# DIRECTIONS
From the records below, please return each line that holds the word "Policy".

Pixel coordinate grounding data

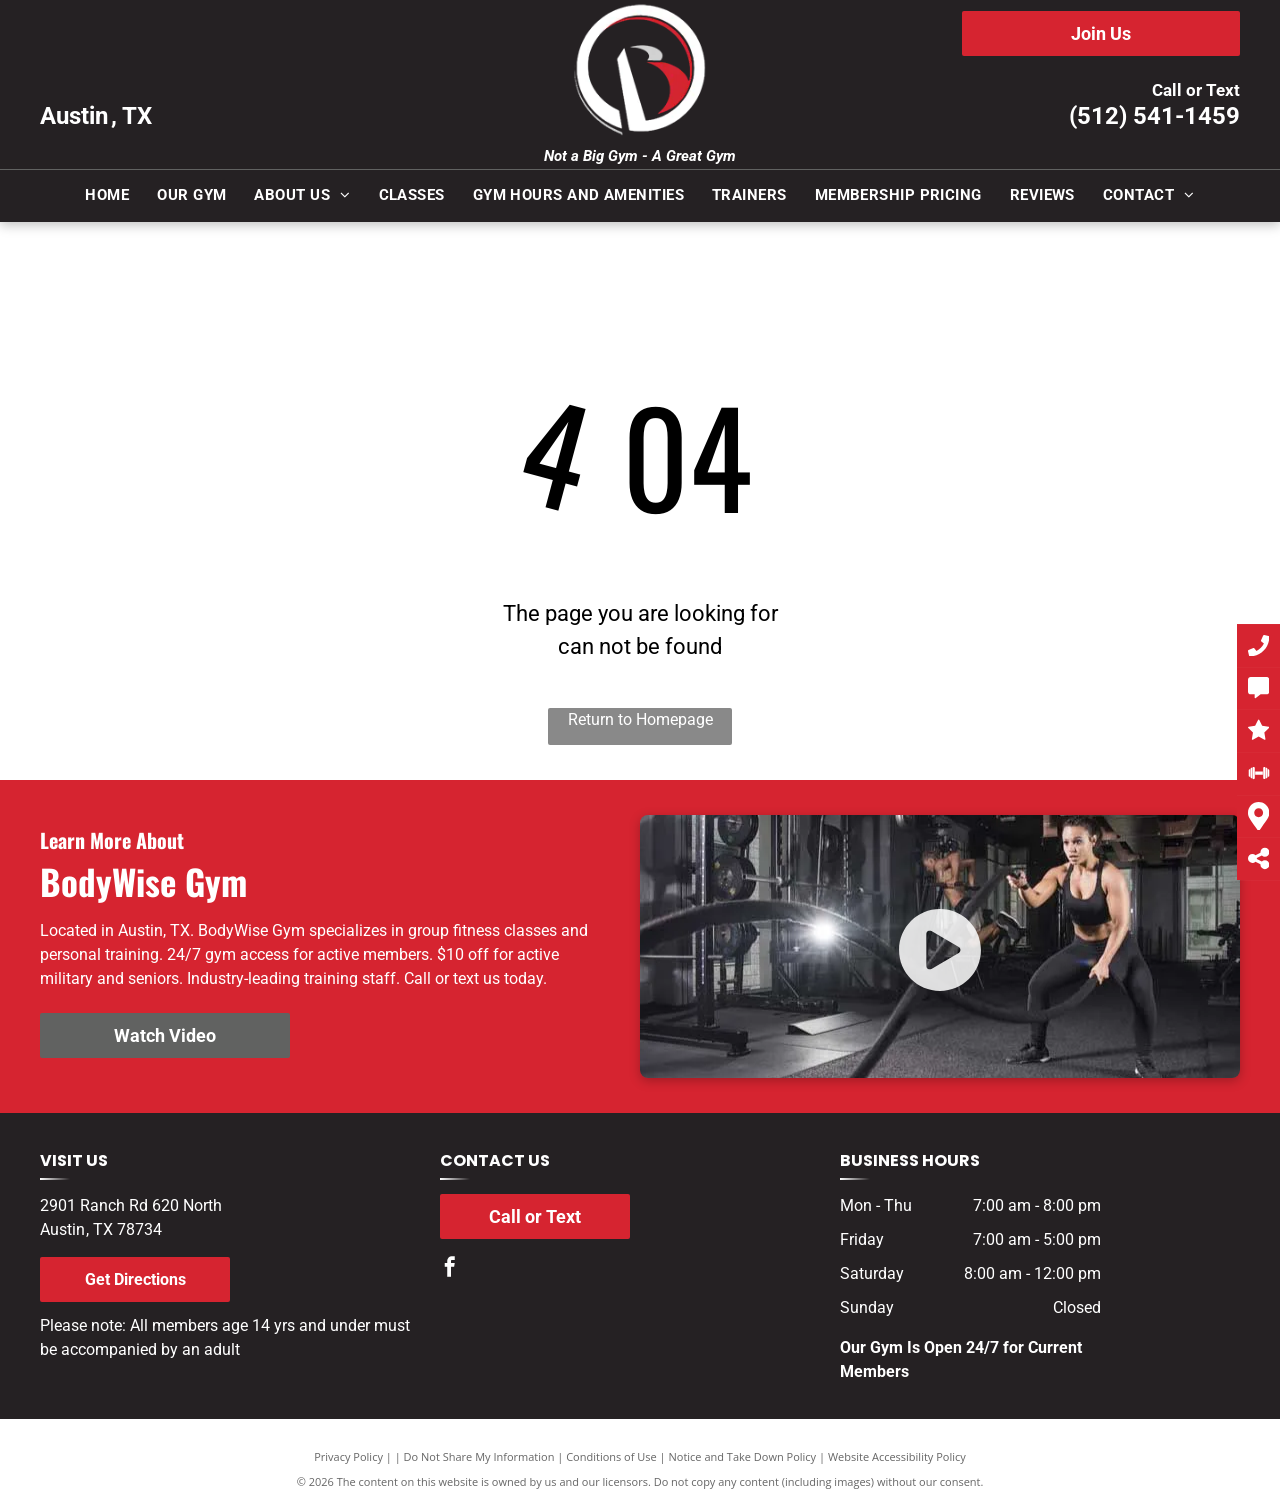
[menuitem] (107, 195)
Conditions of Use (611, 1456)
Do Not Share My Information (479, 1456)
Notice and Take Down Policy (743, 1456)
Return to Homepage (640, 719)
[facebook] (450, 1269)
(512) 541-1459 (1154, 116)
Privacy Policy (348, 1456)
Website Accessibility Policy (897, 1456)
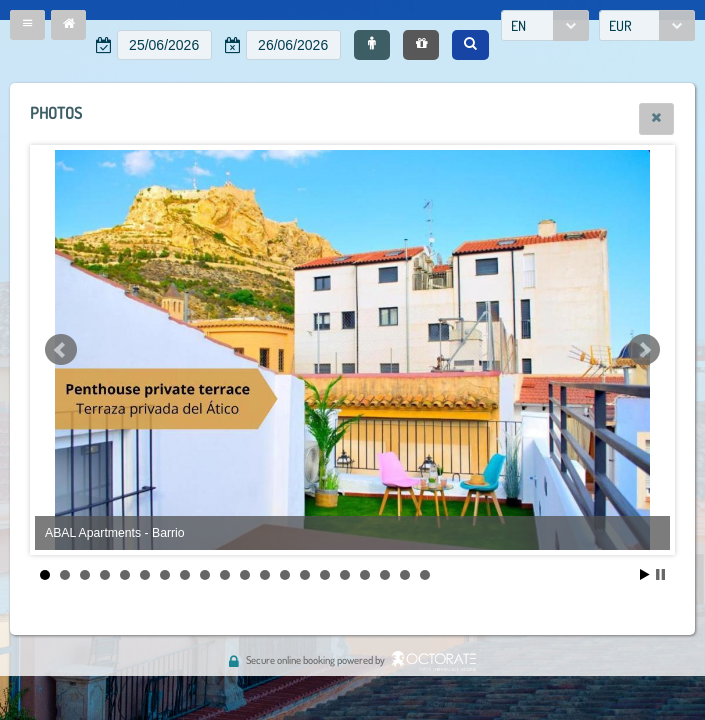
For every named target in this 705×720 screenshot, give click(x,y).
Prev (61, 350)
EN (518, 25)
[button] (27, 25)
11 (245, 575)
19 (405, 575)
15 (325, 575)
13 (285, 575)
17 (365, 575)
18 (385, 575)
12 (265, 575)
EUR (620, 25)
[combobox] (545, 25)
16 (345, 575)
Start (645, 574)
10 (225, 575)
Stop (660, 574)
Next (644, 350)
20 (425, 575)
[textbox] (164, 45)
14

# RESPONSE FOR THIS EXERCISE
Notice and Take Down Policy (743, 1456)
Privacy Policy (348, 1456)
Website Accessibility Policy (897, 1456)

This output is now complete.